However, there will be cases where the best
interests of children would be served by them being adopted
by alternative families, despite the objections of the
parents. In these circumstances the Group recommends that
the court should retain the power to dispense with the
parents' agreement. The Group believes this
accords with its principles to respect and balance the
rights of parents and children with the welfare of children
being paramount.
Proposals to change grounds for dispensing with
parental agreement
3.20 Currently the court can dispense with agreement if
the parent:
- is not known, cannot be found or is incapable of
agreeing;
- is withholding agreement unreasonably;
- has persistently failed, without reasonable cause,
to carry out one or other of the parental
responsibilities:
- to safeguard the child's welfare
or
- to maintain contact;
- has seriously ill-treated the child, who is not
likely to return to live with the parent.
20
In considering whether to dispense with the agreement of
the parents, the court will consider whether there is
evidence to support one of these grounds and then whether
the agreement should be dispensed with.
21
3.21 The current Scottish grounds for dispensing with
agreement have been criticised as complicated and difficult
to apply, despite case law as to their interpretation. The
last three grounds usually mean that evidence has to be led
to show that birth parents have failed or are inadequate in
their parenting or have seriously ill-treated the child. On
the other hand, the current grounds are familiar to
practitioners and therefore well understood.

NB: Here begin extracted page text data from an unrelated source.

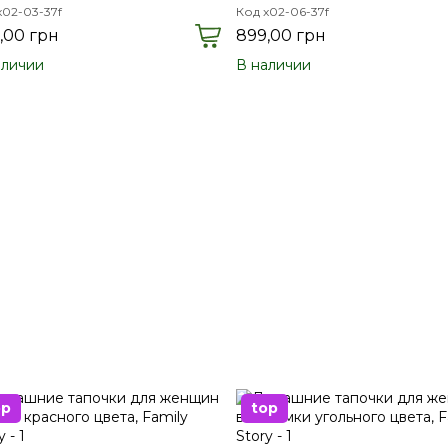
x02-03-37f
Код x02-06-37f
,00 грн
899,00 грн
аличии
В наличии
op
top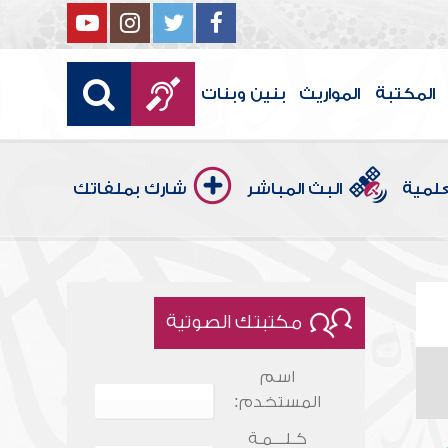
المكتبة
المواريث
بنين وبنات
علمية
البث المباشر
شارك بملفاتك
مكتبتك الصوتية
اسم
المستخدم:
كـلـــمـة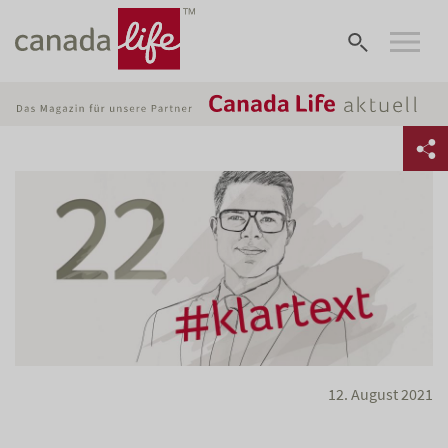
12. August 2021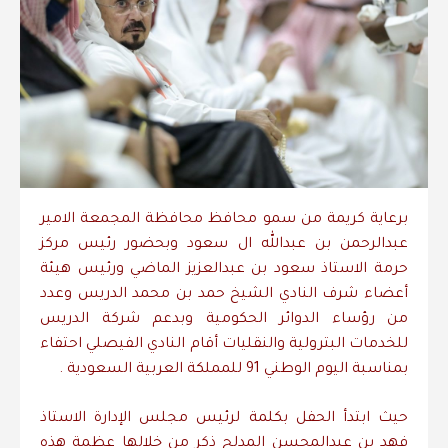
برعاية كريمة من سمو محافظ محافظة المجمعة الامير
عبدالرحمن بن عبدالله ال سعود وبحضور رئيس مركز
حرمة الاستاذ سعود بن عبدالعزيز الماضي ورئيس هيئة
أعضاء شرف النادي الشيخ حمد بن محمد الدريس وعدد
من رؤساء الدوائر الحكومية وبدعم شركة الدريس
للخدمات البترولية والنقليات أقام النادي الفيصلي احتفاء
بمناسبة اليوم الوطني 91 للمملكة العربية السعودية .
حيث ابتدأ الحفل بكلمة لرئيس مجلس الإدارة الاستاذ
فهد بن عبدالمحسن المدلج ذكر من خلالها عظمة هذه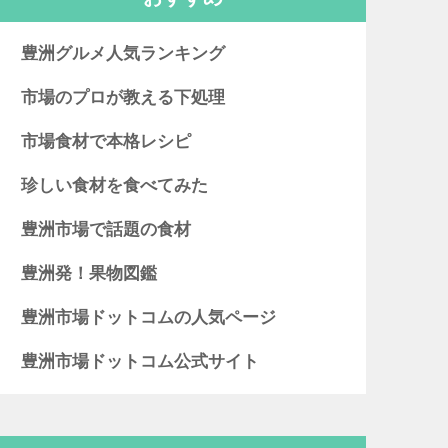
豊洲グルメ人気ランキング
市場のプロが教える下処理
市場食材で本格レシピ
珍しい食材を食べてみた
豊洲市場で話題の食材
豊洲発！果物図鑑
豊洲市場ドットコムの人気ページ
豊洲市場ドットコム公式サイト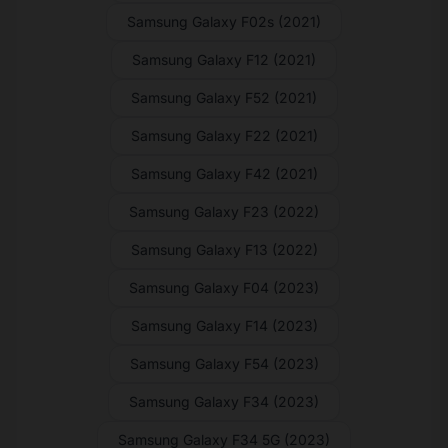
Samsung Galaxy F02s (2021)
Samsung Galaxy F12 (2021)
Samsung Galaxy F52 (2021)
Samsung Galaxy F22 (2021)
Samsung Galaxy F42 (2021)
Samsung Galaxy F23 (2022)
Samsung Galaxy F13 (2022)
Samsung Galaxy F04 (2023)
Samsung Galaxy F14 (2023)
Samsung Galaxy F54 (2023)
Samsung Galaxy F34 (2023)
Samsung Galaxy F34 5G (2023)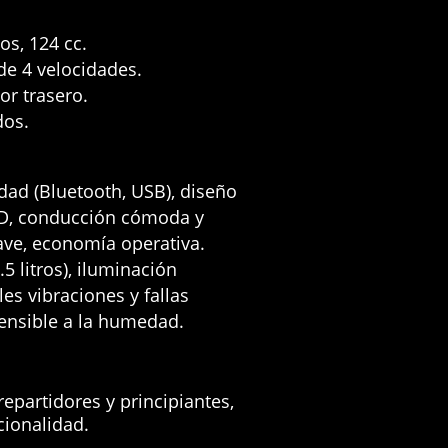
os, 124 cc
.
de 4 velocidades
.
or trasero
.
dos
.
dad (Bluetooth, USB),
diseño
D,
conducción cómoda y
ve,
economía operativa
.
 litros),
iluminación
es vibraciones y fallas
sensible a la humedad
.
epartidores y principiantes,
cionalidad
.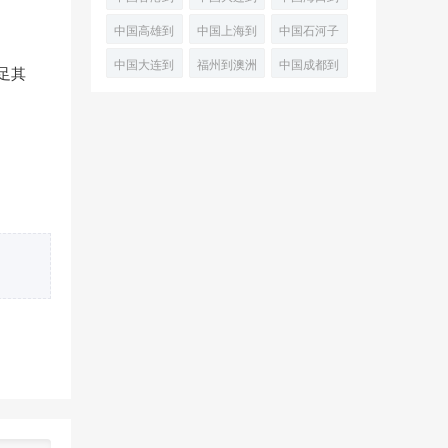
培拉班轮运
空运专线
(PortKembla)
澳洲德文波
澳大利亚布
兰瑟斯顿经
中国高雄到
中国上海到
中国石河子
输
空
特
尼空运物流
济空运
澳大利亚堪
澳大利亚兰
到澳大利亚
中国大连到
福州到澳洲
中国成都到
足其
(Devonpor
专线
培拉海上运
瑟斯顿
兰瑟斯顿
黑德兰港
弗里曼特尔
黄金海岸
输
(Launce
(Launc
(PortHedlan
(Fremantle
(GoldCoast)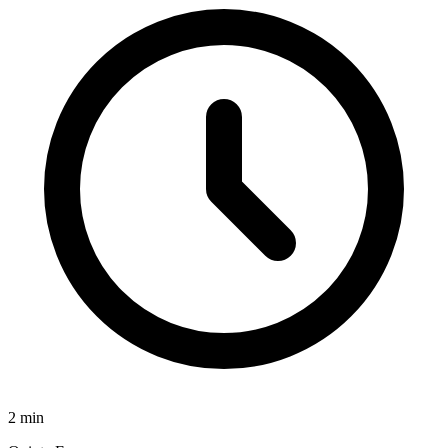
2
min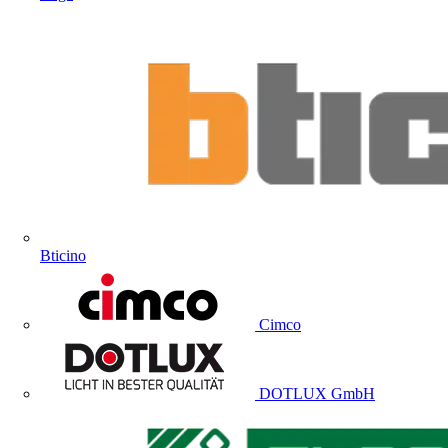
Bticino
Cimco
DOTLUX GmbH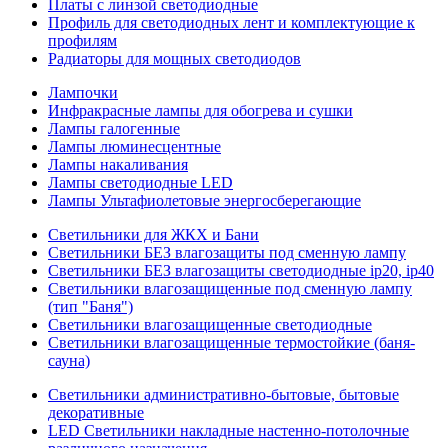
Платы с линзой светодиодные
Профиль для светодиодных лент и комплектующие к
профилям
Радиаторы для мощных светодиодов
Лампочки
Инфракрасные лампы для обогрева и сушки
Лампы галогенные
Лампы люминесцентные
Лампы накаливания
Лампы светодиодные LED
Лампы Ультафиолетовые энергосберегающие
Светильники для ЖКХ и Бани
Светильники БЕЗ влагозащиты под сменную лампу
Светильники БЕЗ влагозащиты светодиодные ip20, ip40
Светильники влагозащищенные под сменную лампу
(тип "Баня")
Светильники влагозащищенные светодиодные
Светильники влагозащищенные термостойкие (баня-
сауна)
Светильники административно-бытовые, бытовые
декоративные
LED Cветильники накладные настенно-потолочные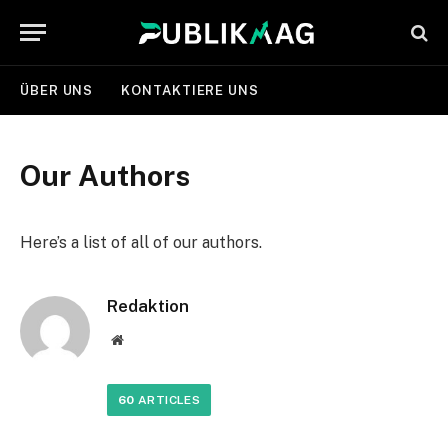
ÜBER UNS
KONTAKTIERE UNS
Our Authors
Here’s a list of all of our authors.
Redaktion
Website
60
ARTICLES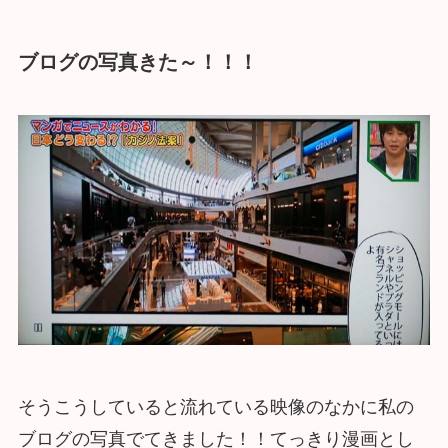
ブログの写真きた～！！！
そうこうしていると流れている映像のなかに私の
ブログの写真でてきました！！てっきり漫画とし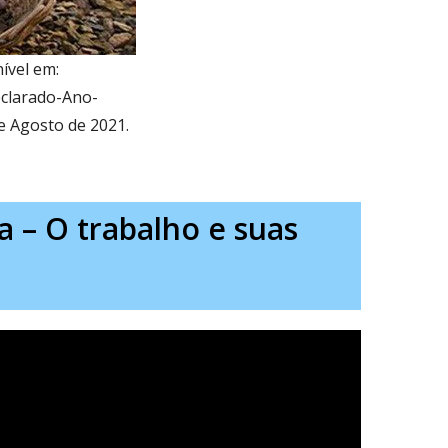
ível em:
clarado-Ano-
e Agosto de 2021.
a – O trabalho e suas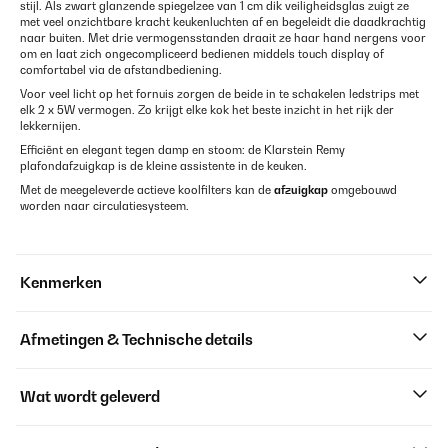
stijl. Als zwart glanzende spiegelzee van 1 cm dik veiligheidsglas zuigt ze
met veel onzichtbare kracht keukenluchten af en begeleidt die daadkrachtig
naar buiten. Met drie vermogensstanden draait ze haar hand nergens voor
om en laat zich ongecompliceerd bedienen middels touch display of
comfortabel via de afstandbediening.
Voor veel licht op het fornuis zorgen de beide in te schakelen ledstrips met
elk 2 x 5W vermogen. Zo krijgt elke kok het beste inzicht in het rijk der
lekkernijen.
Efficiënt en elegant tegen damp en stoom: de Klarstein Remy
plafondafzuigkap is de kleine assistente in de keuken.
Met de meegeleverde actieve koolfilters kan de
afzuigkap
omgebouwd
worden naar circulatiesysteem.
Kenmerken
Afmetingen & Technische details
Wat wordt geleverd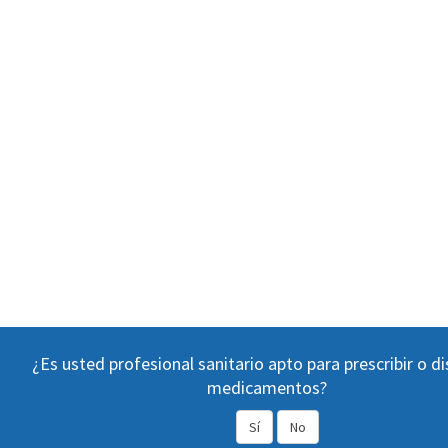
¿Es usted profesional sanitario apto para prescribir o d
medicamentos?
Sí
No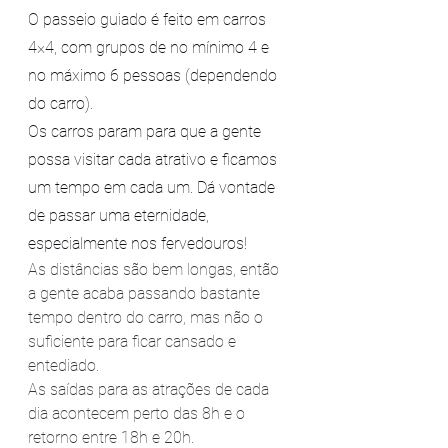
O passeio guiado é feito em carros 
4×4, com grupos de no mínimo 4 e 
no máximo 6 pessoas (dependendo 
do carro). 
Os carros param para que a gente 
possa visitar cada atrativo e ficamos 
um tempo em cada um. Dá vontade 
de passar uma eternidade, 
especialmente nos fervedouros!
As distâncias são bem longas, então 
a gente acaba passando bastante 
tempo dentro do carro, mas não o 
suficiente para ficar cansado e 
entediado.
As saídas para as atrações de cada 
dia acontecem perto das 8h e o 
retorno entre 18h e 20h.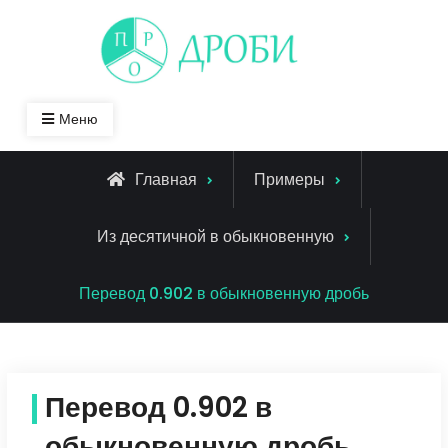
Skip
to
content
Меню
Главная
Примеры
Из десятичной в обыкновенную
Перевод 0.902 в обыкновенную дробь
Перевод 0.902 в
обыкновенную дробь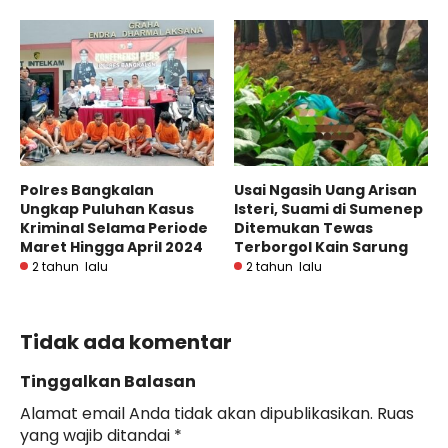
Polres Bangkalan
Usai Ngasih Uang Arisan
Ungkap Puluhan Kasus
Isteri, Suami di Sumenep
Kriminal Selama Periode
Ditemukan Tewas
Maret Hingga April 2024
Terborgol Kain Sarung
2 tahun lalu
2 tahun lalu
Tidak ada komentar
Tinggalkan Balasan
Alamat email Anda tidak akan dipublikasikan.
Ruas
yang wajib ditandai
*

3.22 In England and Wales the grounds for dispensing
with the parents' agreement - which had been much the same
as those in Scotland - are radically changed by the
Adoption and Children Act 2002.
22 That Act provides only two grounds for dispensing
with consent:
- that the parent or guardian cannot be found or is
incapable of giving consent; or
- that the child's welfare requires the consent to be
dispensed with.
23
The Group considered whether the existing Scottish
grounds should be amended or extended.
3.23 The grounds being introduced in England and Wales
under the 2002 Act have the attraction of simplicity. It is
also desirable in an issue such as adoption that the
approach taken on both sides of the border should be
broadly similar. There is, however, an issue about whether
the welfare test gives sufficient weight to birth parents'
interests. The Group believed that the test must be more
stringent than whether the prospective adopters would give
the child a better life than the birth parents (sometimes
known as "a beauty parade"). The welfare of the child must
require the birth parents' consent to be dispensed with.
This test should be at least equivalent to that in Article
8 of the European Convention on Human Rights (
ECHR), which requires that any
interference in private or family life must be in
accordance with law and necessary to protect health or the
rights and freedom of others. The Group considered that the
test in the 2002 Act would be improved if it reflected
Article 8 more exactly. The Group also considered that
there must be a clear distinction between the tests the
court applies in deciding whether to dispense with parental
agreement and the factors which instruct its decision on
whether the adoption order should be made. Otherwise there
is a risk that these separate considerations will be
treated as one issue.
3.24
The Group recommends that the current grounds for
dispensing with the agreement of birth parents should be
changed and that those in the 2002 Act should be adopted,
amended to reflect the "necessity test" in Article
8. These grounds are clear and straightforward and
give due consideration and protection to the rights of
birth parents.
3.25 Similar arguments apply to the need for consent in
freeing and other pre-adoption procedures.
24
Revocation of adoption orders
The current position
3.26 Adoption orders can be appealed within the normal
time limits but are otherwise considered final. There is
only one statutory provision for revocation of an order,
which is where an order is made in favour of one birth
parent and that parent later marries the other birth
parent, in consequence of which the child is legitimised.
25
3.27 The courts have held that adoption affects a
child's status and an adoption order cannot therefore be
set aside because the adopters were misled, for example by
the adoption agency withholding information in its
possession regarding the child's mental or physical health.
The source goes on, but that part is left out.